__Task data__
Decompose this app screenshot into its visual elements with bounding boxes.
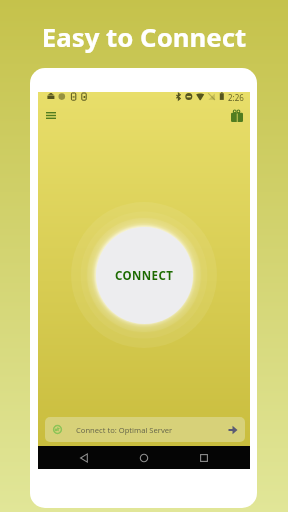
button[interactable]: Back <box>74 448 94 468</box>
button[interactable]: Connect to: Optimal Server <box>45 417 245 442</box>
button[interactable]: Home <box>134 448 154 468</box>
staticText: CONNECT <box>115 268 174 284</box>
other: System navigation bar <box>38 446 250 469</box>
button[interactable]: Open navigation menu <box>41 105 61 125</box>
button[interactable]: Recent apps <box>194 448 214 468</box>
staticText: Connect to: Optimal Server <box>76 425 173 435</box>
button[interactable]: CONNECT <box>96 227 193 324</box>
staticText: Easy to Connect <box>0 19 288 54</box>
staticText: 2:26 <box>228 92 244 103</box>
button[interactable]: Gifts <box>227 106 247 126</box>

__What is being asked__
Copy out the entries exactly. No pictures.

__Solution to this task__
Decompose this app screenshot into its visual elements with bounding boxes.
button[interactable]: Back <box>74 448 94 468</box>
button[interactable]: Connect to: Optimal Server <box>45 417 245 442</box>
button[interactable]: Home <box>134 448 154 468</box>
staticText: CONNECT <box>115 268 174 284</box>
other: System navigation bar <box>38 446 250 469</box>
button[interactable]: Open navigation menu <box>41 105 61 125</box>
button[interactable]: Recent apps <box>194 448 214 468</box>
staticText: Connect to: Optimal Server <box>76 425 173 435</box>
button[interactable]: CONNECT <box>96 227 193 324</box>
staticText: Easy to Connect <box>0 19 288 54</box>
staticText: 2:26 <box>228 92 244 103</box>
button[interactable]: Gifts <box>227 106 247 126</box>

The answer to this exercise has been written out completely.